**WORK INSTRUCTIONS:** Print out every record exactly as it appears.

**Dataset excerpts:**
────────────────────

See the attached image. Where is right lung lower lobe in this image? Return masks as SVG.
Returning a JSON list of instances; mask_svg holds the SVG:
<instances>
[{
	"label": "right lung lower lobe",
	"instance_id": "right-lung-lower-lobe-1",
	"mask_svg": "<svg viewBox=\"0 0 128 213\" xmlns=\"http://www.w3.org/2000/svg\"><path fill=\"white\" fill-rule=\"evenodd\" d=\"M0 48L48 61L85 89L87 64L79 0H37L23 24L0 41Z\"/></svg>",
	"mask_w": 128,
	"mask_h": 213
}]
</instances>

────────────────────

**WRITTEN RESPONSE:**
See the attached image. Where is right lung lower lobe in this image? Return masks as SVG.
Returning a JSON list of instances; mask_svg holds the SVG:
<instances>
[{
	"label": "right lung lower lobe",
	"instance_id": "right-lung-lower-lobe-1",
	"mask_svg": "<svg viewBox=\"0 0 128 213\" xmlns=\"http://www.w3.org/2000/svg\"><path fill=\"white\" fill-rule=\"evenodd\" d=\"M0 48L48 61L85 89L87 64L79 0H37L23 24L0 41Z\"/></svg>",
	"mask_w": 128,
	"mask_h": 213
}]
</instances>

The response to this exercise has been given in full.